\section{Prior Work}\label{sec:prior_work}
In this section we discuss prior work which our approach builds upon.

\subsection{Low-Rank Adaptation}
The low-rank adaptation (LoRA) approach of \cite{lora} has become a standard technique for fine-tuning LLMs in a tractable way. Consider a linear layer inside a pretrained LLM which has weights $\W_0 \in \R^{n \times d}$, where $d$ is the embedding dimension of the model and $n$ is the output dimension of the layer. A forward pass through the layer for a batch of $b$ input features $\mathbf{x} \in \mathbb{R}^{b \times d}$ is given by $\y = \x\W_0^T$.
In LoRA, rather than updating all of the model parameters, $\W_0$, we instead keep these parameters fixed and learn a new pair of low-rank parameters $\A \in \R^{r \times d}$ and $\B \in \R^{n \times r}$, such that:
\begin{align}
    \y = \x\W_0^T + \x (\B \A)^T
\end{align}
The value $r \ll \min(n,d)$ is commonly known as the LoRA rank. In this way, only $r(n+d)$ parameters need to be learned rather than $nd$, leading to considerable resource savings with minimal performance penalty.

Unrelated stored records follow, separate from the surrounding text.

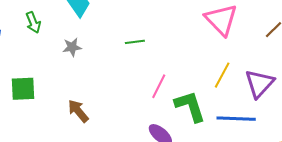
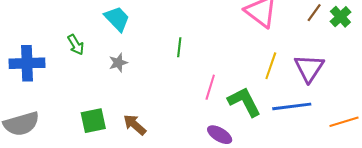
green line: (135, 42) -> (179, 47), turned -66
green square: (23, 89) -> (93, 121), moved

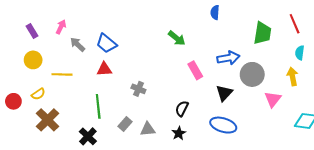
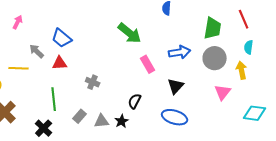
green arrow: (177, 38) -> (130, 33), size x1.4
gray arrow: (78, 44) -> (37, 51), moved
gray circle: (252, 74) -> (215, 58), moved
black star: (179, 133) -> (122, 121), moved

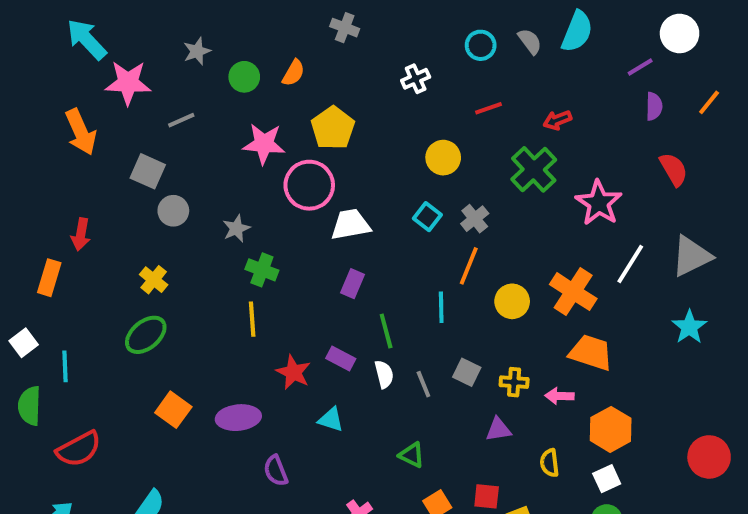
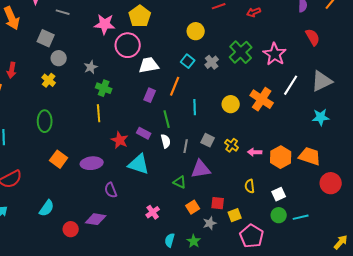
gray line: (181, 120) -> (63, 12), turned 40
green cross: (534, 169) -> (241, 52), moved
orange line: (469, 266) -> (175, 86), moved
yellow cross: (154, 280) -> (49, 80), moved
cyan star: (689, 327) -> (321, 117), turned 30
green ellipse: (146, 335) -> (45, 121), turned -50
orange trapezoid: (591, 353) -> (310, 156), moved
yellow cross: (514, 382) -> (232, 145), turned 32
gray line: (423, 384) -> (186, 146), turned 32
cyan triangle: (331, 420) -> (139, 164), size x1.6
purple triangle: (498, 429) -> (201, 169), moved, size x1.5
orange hexagon: (611, 429) -> (281, 157), moved

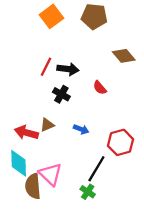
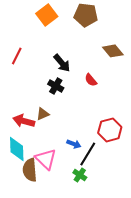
red line: (46, 67) -> (17, 56), moved
black arrow: (68, 69) -> (62, 63), turned 42
blue arrow: (81, 129) -> (74, 144), moved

 \subsection{Laplace LoRA}
The approach of \cite{lap} is the first example in the literature of applying uncertainty quantification techniques to LoRA layers by applying a Laplace approximation to the low-rank parameters. They treat a fine-tuned MAP estimate as the mean of a multivariate Gaussian distribution with covariance derived from the inverse Hessian. However, even when restricting the Laplace approximation to the LoRA parameters, evaluation of the Hessian is infeasible. Therefore \cite{lap} add structure to the Hessian by using a Kronecker factorization \citep{ritter2018scalable,daxberger2021laplace}. These Kronecker factors are still memory intensive, so \cite{lap} are forced to perform a further approximation via an iterative truncated singular value decomposition approach. The Laplace approximation is performed post-hoc after fine-tuning the LoRA parameters. An additional limitation is that at test time, they need to backpropagate through the model to build the approximated covariance matrix. This limits the scalability and use of their approach in resource-constrained environments.


\subsection{BLoB}
The current state-of-the-art approach in this space is Bayesian Low-Rank Adaptation by Backpropagation (BLoB).
BLoB moves away from the two stage approach of Laplace LoRA and instead performs stochastic variational inference over the LoRA parameters $\A$. More specifically, they follow the Bayes by Backprop  approach introduced by \cite{bbb}. That is, they recast $\mathbf{A}$ as the means of a low rank Gaussian distribution, denoted $\mathbf{A}_{\mu}$ and learn a set of variance parameters $\mathbf{A}_{\sigma}$. Using the reparameterization trick \citep{vae}, they project samples from this low rank distribution into the full weight space:
\begin{align}
    \W_t = \W_0 + \B (\A_{\mu}+\A_{\sigma} \cdot \eps_t)
\end{align}
where $\eps_t \sim \N(0,1)$.
\cite{blob} show empirically that their approach leads to better performance than Laplace LoRA. However, a notable upside of the Laplace approximation is that it does not require learning any additional parameters. Due to the variance parameters $\A_{\sigma}$, BLoB requires learning $1.4\times$ more parameters than the base LoRA fine-tuning process. Even for smaller 7 billion parameters models, this can be millions of additional parameters.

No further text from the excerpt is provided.